The logical flaw is with CredSSP protocol provides Security that used by Remote Desktop Protocol and Windows Remote Management to transfer the credential securely.
Security researchers from preempt discovered the logical flaw in CredSSP that could be exploited by an attacker who can launch a man-in-the-middle attack over such a session can abuse it to run remote code on the machines that associated with the compromised network.
This vulnerability with Security Support Provider CredSSP protocol could be a gateway for hackers as it affects all the version of windows starting from Vista. The issue is critical as DCE/RPC remains enabled by default.
How can attackers exploit the flaw with CredSSP protocol?
An attacker could exploit this vulnerability by launching a MITM attack and wait for the CredSSP session to occur, and if the session occurs attackers can steal session authentication and perform a Remote Procedure Call (DCE/RPC) attack on the server where the user connected to.
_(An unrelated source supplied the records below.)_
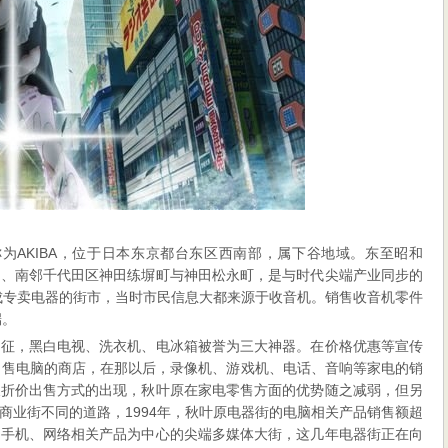
，俗称为AKIBA，位于日本东京都台东区西南部，属下谷地域。东至昭和
目、南邻千代田区神田练塀町与神田松永町，是与时代尖端产业同步的
变成专卖电器的街市，当时市民信息大都来源于收音机。销售收音机零件
端。
象征，黑白电视、洗衣机、电冰箱被誉为三大神器。在价格优惠等宣传
出售电脑的商店，在那以后，录像机、游戏机、电话、音响等家电的销
及折价出售方式的出现，秋叶原在家电零售方面的优势随之减弱，但另
商业街不同的道路，1994年，秋叶原电器街的电脑相关产品销售额超
、手机、网络相关产品为中心的尖端多媒体大街，这几年电器街正在向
Now an attacker who gained privileged access to the system can run different commands and install payloads. In the real world scenarios Vulnerable routers/switches, ARP poisoning attack and vulnerabilities like KRACK can allow attacks to launch MITM network over enterprise network and wait for an IT admin to log-on to the server using RDP.
The vulnerability tracked as CVE-2018-0886 and Microsoft released patches for all affected platforms and also advised administrators to force the updates through group policies.